Given records:
##########
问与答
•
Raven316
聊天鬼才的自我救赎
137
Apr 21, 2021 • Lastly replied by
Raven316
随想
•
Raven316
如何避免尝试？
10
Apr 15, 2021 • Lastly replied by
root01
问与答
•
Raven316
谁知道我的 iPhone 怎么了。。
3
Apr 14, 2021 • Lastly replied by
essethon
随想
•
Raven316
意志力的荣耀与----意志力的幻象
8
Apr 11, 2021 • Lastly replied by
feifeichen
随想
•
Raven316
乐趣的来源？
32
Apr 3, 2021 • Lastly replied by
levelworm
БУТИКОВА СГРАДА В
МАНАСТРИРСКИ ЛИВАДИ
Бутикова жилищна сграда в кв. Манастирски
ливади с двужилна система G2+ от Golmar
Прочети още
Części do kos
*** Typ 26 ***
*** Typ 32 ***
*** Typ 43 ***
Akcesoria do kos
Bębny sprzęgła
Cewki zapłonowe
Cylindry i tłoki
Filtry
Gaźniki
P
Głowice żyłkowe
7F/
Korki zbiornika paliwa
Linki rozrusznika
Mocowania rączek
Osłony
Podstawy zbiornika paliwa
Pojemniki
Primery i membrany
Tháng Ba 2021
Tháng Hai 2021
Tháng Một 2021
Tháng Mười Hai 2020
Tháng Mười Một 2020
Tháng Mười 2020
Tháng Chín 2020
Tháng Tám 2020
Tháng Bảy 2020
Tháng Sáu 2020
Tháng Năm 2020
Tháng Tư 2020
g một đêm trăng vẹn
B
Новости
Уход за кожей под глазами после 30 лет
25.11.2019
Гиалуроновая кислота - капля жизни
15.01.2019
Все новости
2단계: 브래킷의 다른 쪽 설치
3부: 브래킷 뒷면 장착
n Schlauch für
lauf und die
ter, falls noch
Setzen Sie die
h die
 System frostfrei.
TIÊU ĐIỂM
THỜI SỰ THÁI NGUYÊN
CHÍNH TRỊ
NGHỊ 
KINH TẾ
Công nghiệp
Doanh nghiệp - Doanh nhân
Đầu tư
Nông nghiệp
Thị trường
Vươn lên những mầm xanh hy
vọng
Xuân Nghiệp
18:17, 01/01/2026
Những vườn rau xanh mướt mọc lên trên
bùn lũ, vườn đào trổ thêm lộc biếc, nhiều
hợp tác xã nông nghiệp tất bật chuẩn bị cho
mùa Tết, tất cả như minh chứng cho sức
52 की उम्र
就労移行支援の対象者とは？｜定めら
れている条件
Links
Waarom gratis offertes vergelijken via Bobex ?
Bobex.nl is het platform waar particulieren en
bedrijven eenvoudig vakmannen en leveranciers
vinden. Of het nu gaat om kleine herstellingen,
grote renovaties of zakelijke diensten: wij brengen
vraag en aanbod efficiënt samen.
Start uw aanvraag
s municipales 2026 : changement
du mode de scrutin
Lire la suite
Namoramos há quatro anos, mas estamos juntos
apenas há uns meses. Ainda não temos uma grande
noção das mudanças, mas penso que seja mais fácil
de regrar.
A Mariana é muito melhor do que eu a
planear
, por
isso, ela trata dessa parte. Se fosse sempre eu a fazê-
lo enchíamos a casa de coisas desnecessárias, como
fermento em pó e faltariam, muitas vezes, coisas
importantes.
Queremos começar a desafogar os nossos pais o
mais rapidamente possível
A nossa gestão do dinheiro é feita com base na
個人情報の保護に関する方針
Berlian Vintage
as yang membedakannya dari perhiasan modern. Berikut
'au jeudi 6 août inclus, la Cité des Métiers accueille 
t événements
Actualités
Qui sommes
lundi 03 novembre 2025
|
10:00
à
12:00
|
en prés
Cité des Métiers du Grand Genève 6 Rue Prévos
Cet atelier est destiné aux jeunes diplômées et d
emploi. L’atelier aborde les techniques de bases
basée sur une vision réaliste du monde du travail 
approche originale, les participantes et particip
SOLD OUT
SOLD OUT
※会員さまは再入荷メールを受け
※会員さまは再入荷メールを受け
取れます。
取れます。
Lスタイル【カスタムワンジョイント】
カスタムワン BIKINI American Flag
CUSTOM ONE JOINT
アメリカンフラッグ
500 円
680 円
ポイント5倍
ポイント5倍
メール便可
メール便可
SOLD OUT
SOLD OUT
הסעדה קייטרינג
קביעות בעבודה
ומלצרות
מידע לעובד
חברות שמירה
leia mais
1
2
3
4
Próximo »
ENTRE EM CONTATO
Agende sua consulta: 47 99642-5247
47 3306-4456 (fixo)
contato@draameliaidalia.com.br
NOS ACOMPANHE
##########
To do:
Each entry should be retyped exactly as given.

Reply to the exercise:
问与答
•
Raven316
聊天鬼才的自我救赎
137
Apr 21, 2021 • Lastly replied by
Raven316
随想
•
Raven316
如何避免尝试？
10
Apr 15, 2021 • Lastly replied by
root01
问与答
•
Raven316
谁知道我的 iPhone 怎么了。。
3
Apr 14, 2021 • Lastly replied by
essethon
随想
•
Raven316
意志力的荣耀与----意志力的幻象
8
Apr 11, 2021 • Lastly replied by
feifeichen
随想
•
Raven316
乐趣的来源？
32
Apr 3, 2021 • Lastly replied by
levelworm
БУТИКОВА СГРАДА В
МАНАСТРИРСКИ ЛИВАДИ
Бутикова жилищна сграда в кв. Манастирски
ливади с двужилна система G2+ от Golmar
Прочети още
Części do kos
*** Typ 26 ***
*** Typ 32 ***
*** Typ 43 ***
Akcesoria do kos
Bębny sprzęgła
Cewki zapłonowe
Cylindry i tłoki
Filtry
Gaźniki
P
Głowice żyłkowe
7F/
Korki zbiornika paliwa
Linki rozrusznika
Mocowania rączek
Osłony
Podstawy zbiornika paliwa
Pojemniki
Primery i membrany
Tháng Ba 2021
Tháng Hai 2021
Tháng Một 2021
Tháng Mười Hai 2020
Tháng Mười Một 2020
Tháng Mười 2020
Tháng Chín 2020
Tháng Tám 2020
Tháng Bảy 2020
Tháng Sáu 2020
Tháng Năm 2020
Tháng Tư 2020
g một đêm trăng vẹn
B
Новости
Уход за кожей под глазами после 30 лет
25.11.2019
Гиалуроновая кислота - капля жизни
15.01.2019
Все новости
2단계: 브래킷의 다른 쪽 설치
3부: 브래킷 뒷면 장착
n Schlauch für
lauf und die
ter, falls noch
Setzen Sie die
h die
 System frostfrei.
TIÊU ĐIỂM
THỜI SỰ THÁI NGUYÊN
CHÍNH TRỊ
NGHỊ 
KINH TẾ
Công nghiệp
Doanh nghiệp - Doanh nhân
Đầu tư
Nông nghiệp
Thị trường
Vươn lên những mầm xanh hy
vọng
Xuân Nghiệp
18:17, 01/01/2026
Những vườn rau xanh mướt mọc lên trên
bùn lũ, vườn đào trổ thêm lộc biếc, nhiều
hợp tác xã nông nghiệp tất bật chuẩn bị cho
mùa Tết, tất cả như minh chứng cho sức
52 की उम्र
就労移行支援の対象者とは？｜定めら
れている条件
Links
Waarom gratis offertes vergelijken via Bobex ?
Bobex.nl is het platform waar particulieren en
bedrijven eenvoudig vakmannen en leveranciers
vinden. Of het nu gaat om kleine herstellingen,
grote renovaties of zakelijke diensten: wij brengen
vraag en aanbod efficiënt samen.
Start uw aanvraag
s municipales 2026 : changement
du mode de scrutin
Lire la suite
Namoramos há quatro anos, mas estamos juntos
apenas há uns meses. Ainda não temos uma grande
noção das mudanças, mas penso que seja mais fácil
de regrar.
A Mariana é muito melhor do que eu a
planear
, por
isso, ela trata dessa parte. Se fosse sempre eu a fazê-
lo enchíamos a casa de coisas desnecessárias, como
fermento em pó e faltariam, muitas vezes, coisas
importantes.
Queremos começar a desafogar os nossos pais o
mais rapidamente possível
A nossa gestão do dinheiro é feita com base na
個人情報の保護に関する方針
Berlian Vintage
as yang membedakannya dari perhiasan modern. Berikut
'au jeudi 6 août inclus, la Cité des Métiers accueille 
t événements
Actualités
Qui sommes
lundi 03 novembre 2025
|
10:00
à
12:00
|
en prés
Cité des Métiers du Grand Genève 6 Rue Prévos
Cet atelier est destiné aux jeunes diplômées et d
emploi. L’atelier aborde les techniques de bases
basée sur une vision réaliste du monde du travail 
approche originale, les participantes et particip
SOLD OUT
SOLD OUT
※会員さまは再入荷メールを受け
※会員さまは再入荷メールを受け
取れます。
取れます。
Lスタイル【カスタムワンジョイント】
カスタムワン BIKINI American Flag
CUSTOM ONE JOINT
アメリカンフラッグ
500 円
680 円
ポイント5倍
ポイント5倍
メール便可
メール便可
SOLD OUT
SOLD OUT
הסעדה קייטרינג
קביעות בעבודה
ומלצרות
מידע לעובד
חברות שמירה
leia mais
1
2
3
4
Próximo »
ENTRE EM CONTATO
Agende sua consulta: 47 99642-5247
47 3306-4456 (fixo)
contato@draameliaidalia.com.br
NOS ACOMPANHE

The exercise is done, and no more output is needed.